Scambiamo due parole con il titolare rievocando i tempi in cui la neve cadeva copiosa e la pista richiamava numerosi fondisti. Parlando del più e del meno ci ritroviamo a discorrere di fauna del territorio: «quarant’anni fa abbondava la “penna” mentre scarseggiavano gli ungulati; oggi è esattamente il contrario, forse per l’innalzamento delle temperature, ma è proprio così». In effetti, girovagando per le Orobie, capita spesso di imbattersi in cervi, caprioli, camosci e stambecchi mentre avvistare l’avifauna è sempre più un privilegio. Riguardo al toponimo molto originale, con tono quasi dispiaciuto, risponde: «zöcc in bergamasco dovrebbe essere il plurale di gioco, ma nessuno tra gli anziani e nemmeno in comune è riuscito a dirmi se questa fosse una zona di svago o qualcos’altro».
Dalla cà di Zöcc ci incamminiamo verso Serina sul sentiero H09. È una gradevole discesa nel bosco fitto che lambisce alcune sorgenti sfruttate dagli acquedotti del paese e raggiunge le case alte del paese. Ci abbassiamo di quota tornando nel cuore di Serina per ripercorrere la via Mercatorum con le ultime luci del giorno.

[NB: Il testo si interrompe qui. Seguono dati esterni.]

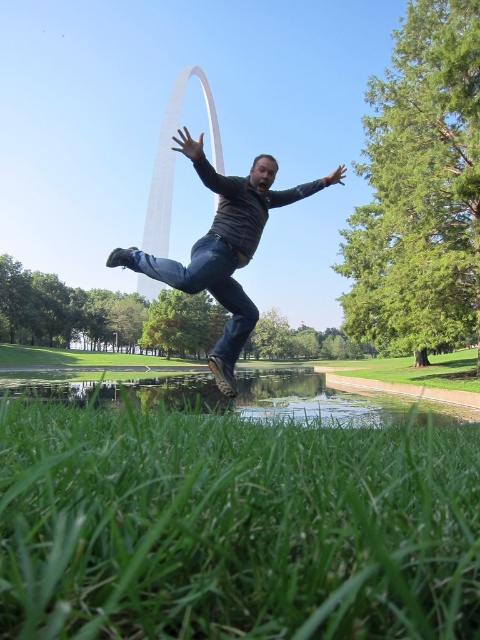 From the picture: You are standing in the park and see the green grass at lower center and the denim at center. Which object is nearer to you?

The green grass at lower center is closer to the viewer than the denim at center.

You are a photographer trying to capture the Gateway Arch in the background while focusing on the person jumping. Which object, the green grass at lower center or the matte black arm at center, should you adjust your focus to ensure the arch is visible behind the person?

The green grass at lower center is in front of the matte black arm at center. To ensure the Gateway Arch in the background is visible behind the person, you should focus on the matte black arm at center since it is farther back, allowing the arch to be in the background layer.

You are standing on the green grass at lower center and want to jump to the denim at center. Can you reach it in one jump if your maximum jump distance is 7 feet?

The green grass at lower center is 7.71 feet away from denim at center. Since your maximum jump distance is 7 feet, you cannot reach the denim at center in one jump. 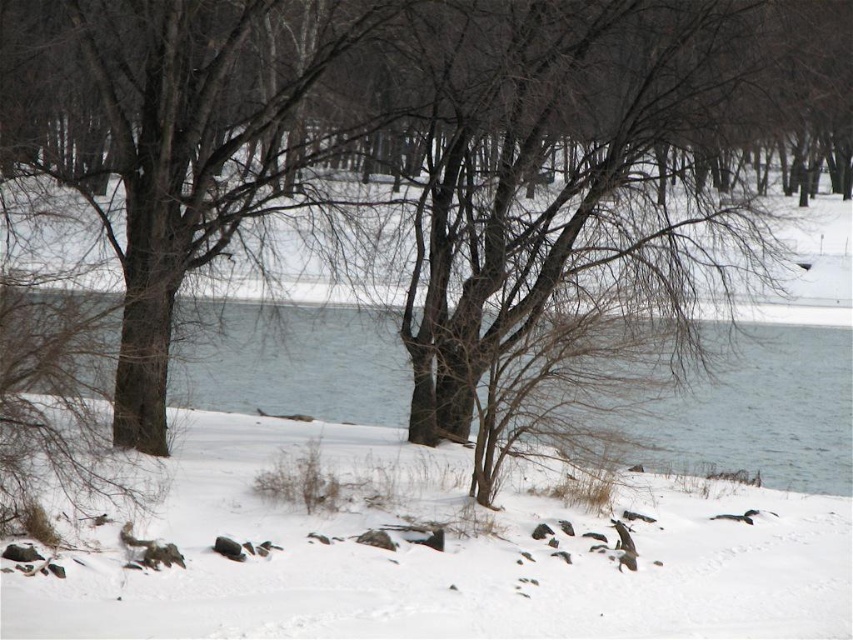 Where is the white fluffy snow at center located in the image?

The white fluffy snow at center is located at point (444, 563) in the image.

You are standing at point (444, 563) in the winter landscape. What do you see directly beneath your feet?

You see white fluffy snow at center directly beneath your feet at point (444, 563).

Una volta giunto a casa, scarico la traccia del percorso e noto, con grande sorpresa, che la cima che abbiamo salito è indicata come cima di Valpiana. Approfondisco la cosa e noto che le principali app escursionistiche e alcune carte topografiche riportano il monte Castello più a Ovest, lungo la cresta che conduce al monte Vaccareggio. Alcune domande giungono legittime: «Come mai i cartelli e i report trovati in Internet descrivono questa come cima del monte Castello? Perché nessuno parla della cima di Valpiana? Abbiamo salito il monte Castello o la cima di Valpiana? Scioglierò il dilemma alla prossima scorribanda in Valserina.
P.S. l’itinerario qui descritto è lungo 12km con 850m di dislivello positivo. Calcolare quattro orette di cammino.